The Covid-19 pandemic accelerated the mass adoption of technologies that would have normally been 5-10 years out. Every industry has seen a digital shift, from an uptake in food delivery services, to digital signatures on contracts to municipalities using zoom to engage with citizens.
In our day-to-day world, which is to make media more accessible, we have also seen some technologies accelerated during the pandemic. One of these technologies, which was fringe and rough around the edges back in 2019, is synthetic voice (aka text-to-speech) software solutions.
Audio description (better known as described video in Canada) assists people who are blind or have low vision by providing a narrative description of visual elements that may be essential to understanding the plot of a story (facial expressions, settings, actions, costumes, etc). Check out a few examples here. During the pandemic, society as a whole increased its consumption of video. According to eMarketing “there was 27.7 million digital viewers in Canada in 2021, a level we previously did not expect to hit until 2024.” As video consumption grows, so is the need to provide more services and innovation to make video content more accessible.
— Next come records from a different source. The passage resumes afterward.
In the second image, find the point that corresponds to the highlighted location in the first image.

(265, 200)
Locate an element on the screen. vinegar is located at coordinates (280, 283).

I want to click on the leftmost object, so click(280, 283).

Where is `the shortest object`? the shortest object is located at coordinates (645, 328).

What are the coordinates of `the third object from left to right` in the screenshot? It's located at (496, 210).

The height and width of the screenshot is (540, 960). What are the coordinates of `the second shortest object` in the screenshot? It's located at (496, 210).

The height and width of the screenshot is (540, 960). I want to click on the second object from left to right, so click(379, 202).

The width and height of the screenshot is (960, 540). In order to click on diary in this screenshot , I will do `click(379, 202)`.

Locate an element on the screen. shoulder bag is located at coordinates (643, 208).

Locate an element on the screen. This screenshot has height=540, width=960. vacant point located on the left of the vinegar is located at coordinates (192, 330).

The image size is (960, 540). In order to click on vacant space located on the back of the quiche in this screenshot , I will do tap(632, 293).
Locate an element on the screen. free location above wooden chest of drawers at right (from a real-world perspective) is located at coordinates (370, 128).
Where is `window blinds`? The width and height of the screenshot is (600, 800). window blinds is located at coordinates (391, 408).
Text-to-speech is a technology that has improved during the pandemic. So the short answer to the question on whether it can used for audio description is yes.
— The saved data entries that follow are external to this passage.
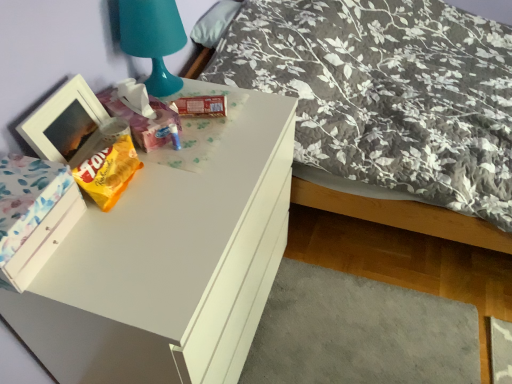 Where is `vacant area that is situated to the right of yellow matte snack packet at left`? The width and height of the screenshot is (512, 384). vacant area that is situated to the right of yellow matte snack packet at left is located at coordinates (185, 187). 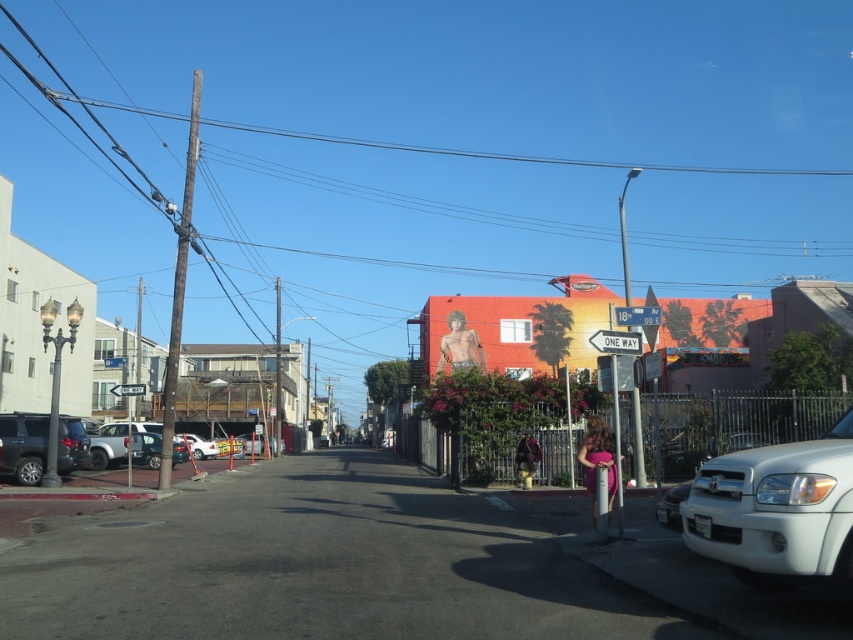 Does metallic blue street sign at upper center have a greater width compared to white plastic street sign at upper center?

In fact, metallic blue street sign at upper center might be narrower than white plastic street sign at upper center.

Describe the element at coordinates (637, 316) in the screenshot. I see `metallic blue street sign at upper center` at that location.

Which is in front, point (660, 314) or point (142, 384)?

Point (660, 314) is in front.

The width and height of the screenshot is (853, 640). I want to click on metallic blue street sign at upper center, so click(x=637, y=316).

Does white matte suv at lower right have a greater width compared to white matte car at center?

Incorrect, white matte suv at lower right's width does not surpass white matte car at center's.

Is white matte suv at lower right smaller than white matte car at center?

Correct, white matte suv at lower right occupies less space than white matte car at center.

Who is more distant from viewer, [796,531] or [198,449]?

Positioned behind is point [198,449].

At what (x,y) coordinates should I click in order to perform the action: click on white matte suv at lower right. Please return your answer as a coordinate pair (x, y). Looking at the image, I should click on (776, 509).

I want to click on white matte car at left, so click(125, 444).

Is white matte car at left to the right of white matte car at center from the viewer's perspective?

Correct, you'll find white matte car at left to the right of white matte car at center.

Which is behind, point (123, 448) or point (209, 456)?

The point (209, 456) is behind.

Locate an element on the screen. white matte car at left is located at coordinates (125, 444). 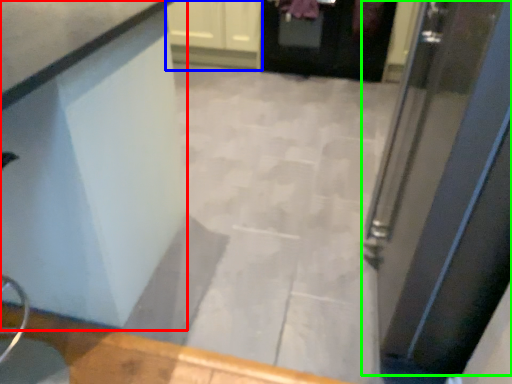 Question: Based on their relative distances, which object is nearer to counter (highlighted by a red box)? Choose from cabinetry (highlighted by a blue box) and door (highlighted by a green box).

Choices:
 (A) cabinetry
 (B) door

Answer: (B) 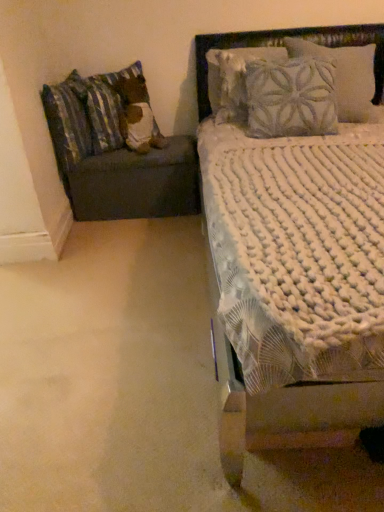 Locate an element on the screen. This screenshot has width=384, height=512. vacant location below fluffy fabric pillow at left, the 1th pillow positioned from the right (from a real-world perspective) is located at coordinates (150, 147).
At a high level, the typical audio description process looks like this:
When a synthetic voice is used, the process is basically the same, minus the voice talent being human:
There are advantages and disadvantages to using synthetic voices when doing audio description:
Advantages
Two benefits that can be gained from using synthetic voices versus human narrators are reductions in cost and time. Today, there are several mature synthetic software solutions available in the market, which has reduced prices, while the cost for human narration continues to increase.
The production time can also be faster as you don’t have to source the voice talent, schedule a recording time, and so on. A few clicks and you are on your way. However, the jury is still out as to how much time can actually be saved. A human still needs to verify the work to ensure that the correct words and inflections are used by the synthetic voice, and it’s not possible to know what anything sounds like until the entire audio mix is processed. So there can be significant time spent reviewing and correcting, rather than catching things on the fly during human voice recordings.
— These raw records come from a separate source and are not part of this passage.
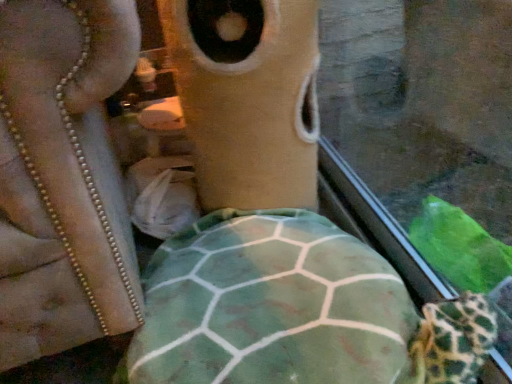 Find the location of a particular element. The width and height of the screenshot is (512, 384). green fabric tortoise at center is located at coordinates (294, 310).

The height and width of the screenshot is (384, 512). Describe the element at coordinates (294, 310) in the screenshot. I see `green fabric tortoise at center` at that location.

Describe the element at coordinates (248, 98) in the screenshot. Image resolution: width=512 pixels, height=384 pixels. I see `fuzzy beige cat at center` at that location.

In order to click on fuzzy beige cat at center in this screenshot , I will do (248, 98).

Locate an element on the screen. The width and height of the screenshot is (512, 384). green fabric tortoise at center is located at coordinates (294, 310).

Is fuzzy beige cat at center at the right side of green fabric tortoise at center?

Yes, fuzzy beige cat at center is to the right of green fabric tortoise at center.

Is fuzzy beige cat at center positioned behind green fabric tortoise at center?

Yes, the depth of fuzzy beige cat at center is greater than that of green fabric tortoise at center.

Does point (225, 183) appear closer or farther from the camera than point (170, 359)?

Point (225, 183) is farther from the camera than point (170, 359).

From the image's perspective, between fuzzy beige cat at center and green fabric tortoise at center, who is located below?

green fabric tortoise at center, from the image's perspective.

From the picture: From a real-world perspective, is fuzzy beige cat at center physically located above or below green fabric tortoise at center?

Clearly, from a real-world perspective, fuzzy beige cat at center is above green fabric tortoise at center.

Can you confirm if fuzzy beige cat at center is wider than green fabric tortoise at center?

In fact, fuzzy beige cat at center might be narrower than green fabric tortoise at center.

Which of these two, fuzzy beige cat at center or green fabric tortoise at center, stands shorter?

Standing shorter between the two is green fabric tortoise at center.

Between fuzzy beige cat at center and green fabric tortoise at center, which one has smaller size?

With smaller size is fuzzy beige cat at center.

Is fuzzy beige cat at center not inside green fabric tortoise at center?

fuzzy beige cat at center lies outside green fabric tortoise at center's area.

In the scene shown: Are fuzzy beige cat at center and green fabric tortoise at center making contact?

No, fuzzy beige cat at center is not with green fabric tortoise at center.

Is fuzzy beige cat at center turned away from green fabric tortoise at center?

That's not correct — fuzzy beige cat at center is not looking away from green fabric tortoise at center.

Can you tell me how much fuzzy beige cat at center and green fabric tortoise at center differ in facing direction?

The facing directions of fuzzy beige cat at center and green fabric tortoise at center are 0.00112 degrees apart.

How much distance is there between fuzzy beige cat at center and green fabric tortoise at center?

They are 13.10 inches apart.

Where is `tortoise that appears in front of the fuzzy beige cat at center`? tortoise that appears in front of the fuzzy beige cat at center is located at coordinates (294, 310).

Is green fabric tortoise at center to the left or to the right of fuzzy beige cat at center in the image?

Clearly, green fabric tortoise at center is on the left of fuzzy beige cat at center in the image.

Is green fabric tortoise at center positioned behind fuzzy beige cat at center?

No, green fabric tortoise at center is closer to the viewer.

Is point (346, 266) positioned in front of point (204, 194)?

Yes, it is.

From the image's perspective, which one is positioned lower, green fabric tortoise at center or fuzzy beige cat at center?

green fabric tortoise at center.

From a real-world perspective, which object rests below the other?

In real-world perspective, green fabric tortoise at center is lower.

Considering the relative sizes of green fabric tortoise at center and fuzzy beige cat at center in the image provided, is green fabric tortoise at center thinner than fuzzy beige cat at center?

Incorrect, the width of green fabric tortoise at center is not less than that of fuzzy beige cat at center.

Who is taller, green fabric tortoise at center or fuzzy beige cat at center?

Standing taller between the two is fuzzy beige cat at center.

Between green fabric tortoise at center and fuzzy beige cat at center, which one has larger size?

Bigger between the two is green fabric tortoise at center.

Is green fabric tortoise at center completely or partially outside of fuzzy beige cat at center?

green fabric tortoise at center lies outside fuzzy beige cat at center's area.

Are green fabric tortoise at center and fuzzy beige cat at center located far from each other?

green fabric tortoise at center is actually quite close to fuzzy beige cat at center.

Could you tell me if green fabric tortoise at center is turned towards fuzzy beige cat at center?

No, green fabric tortoise at center does not turn towards fuzzy beige cat at center.

What's the angular difference between green fabric tortoise at center and fuzzy beige cat at center's facing directions?

green fabric tortoise at center and fuzzy beige cat at center are facing 0.00112 degrees away from each other.

What are the coordinates of `tortoise below the fuzzy beige cat at center (from the image's perspective)` in the screenshot? It's located at (294, 310).

You are a GUI agent. You are given a task and a screenshot of the screen. Output one action in this format:
    pyautogui.click(x=<x>, y=<y>)
    Task: Click on the tortoise that appears below the fuzzy beige cat at center (from the image's perspective)
    The height and width of the screenshot is (384, 512).
    Given the screenshot: What is the action you would take?
    pyautogui.click(x=294, y=310)

I want to click on face behind the green fabric tortoise at center, so click(x=248, y=98).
Another notable benefit is the variety of voice types. Most software solutions will provide hundreds of different voices to choose from, in multiple languages.
Disadvantages
Although faster production and lower costs sound great, the trade-off is quality.
Synthetic voice software has evolved over the last couple years, and it can feel more human. However, if you are looking for a high-quality production, synthetic voices do have their downside. Google Translate can help you get a quick and dirty translation, but because context can be misunderstood by the algorithm, you will often get a less than perfect translation. The same can be said for synthetic voices, which have lack of subjective judgement.
For example, when a human is describing the visual elements of a story, they may substitute a word that they perceive is more appropriate than the initial word from the script. The human can bring a better understanding of context and the nuances in the story. With synthetic voices, the software will simply read the words exactly as they appear in the description and will not be able to adapt on the fly.
Synthetic voices can have a lack of tone and emotions because context is misunderstood and getting the right pronunciation can also be a challenge. They can be jarring for emotionally-charged shows, and are likely better suited for academic videos/documentaries/content that doesn’t involve too much emotion. Like Google Translate, the technology is amazing, but it serves the need for speed and convenience…so buyer beware.
At the end of the day, it comes down to your expectations for quality and the type of user experience that you are looking for, your budget, and your timelines. Some vendors are using a hybrid model, until the technology improves to the point where it clearly saves time and money.
If you are working with us, or another audio description / described video professional, start by having the conversation on the plus and minuses of using synthetic voices vs human voice talent, so that together you can map the right expectations and outcomes.